The Climate Desk collaboration has a story on Yale Environment 360.

It is an apocalyptic scene that has become familiar in recent years. Black smoke rises from the land, turning the late winter sun into an orange. The smell of burning grass and trees is so strong that it can be smelled on the wind.

The landscape on Maryland's Eastern Shore has been charred black as far as the eye can see, with a few licks of flames still working their way through small trees and fence posts.

This is not a disaster caused by climate change. It is an example of good fire, and Jeff Kirwan is thrilled by it. The fire will allow sunlight to hit the ground, stimulating marsh grasses to grow faster. Kirwan hopes to sequester carbon underground and build soil to keep the marsh above the surging water, as sea level is rising faster here than anywhere on Earth.

Three-square is a type of native marsh grass that the Muskrats like to eat. Muskrats, which feature prominently in Indigenous creation stories in this part of the world, have long been prized here for their meat and fur by Native and non-Native people alike.

Kirwan is a professor at Virginia Tech. He is a member of the Nause Waiwash Band of Indians and he often returns to the shore in the winter to set traps. Kirwan remembers his father showing him how to burn reeds as a child.

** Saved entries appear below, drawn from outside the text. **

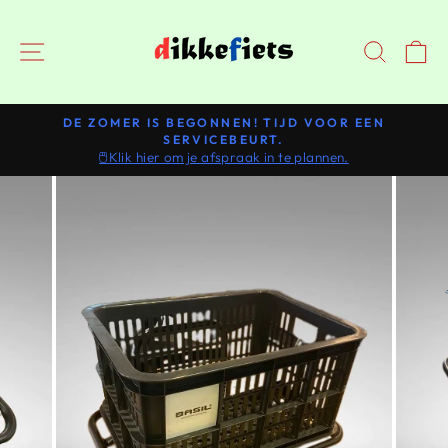
Doorgaan
NAVIGATIE
ZOEK
DE ZOMER IS BEGONNEN! TIJD VOOR EEN
SERVICEBEURT.
Pauzeer
🖱️Klik hier om je afspraak in te plannen.
slideshow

Kirwan is not the only one who wants to see more flames. A growing movement of scientists, land management agencies, and Indigenous groups is working to return fire to marshes like this one and to fire-adapted forests and grasslands throughout the United States. In the eastern US, where fires burn less land than in the West, fire has upended the environment. oaks, hickories, and pines are no longer the dominant trees in the forest due to species that support less wildlife. The risk of damaging blazes has been raised because of the overcrowding of trees in the woods.

It is hard to express the extent to which our natural areas have been altered by taking away fire.

The fire promoter faces stiff challenges. Few people are trained to burn. The weather, government regulations, and public hostility to fire are some of the reasons why fire is not allowed on the land. Dramatic images of climate change- fueled megafires in the western US and elsewhere are making it hard to overcome a long-held view of fire as unnatural and threatening.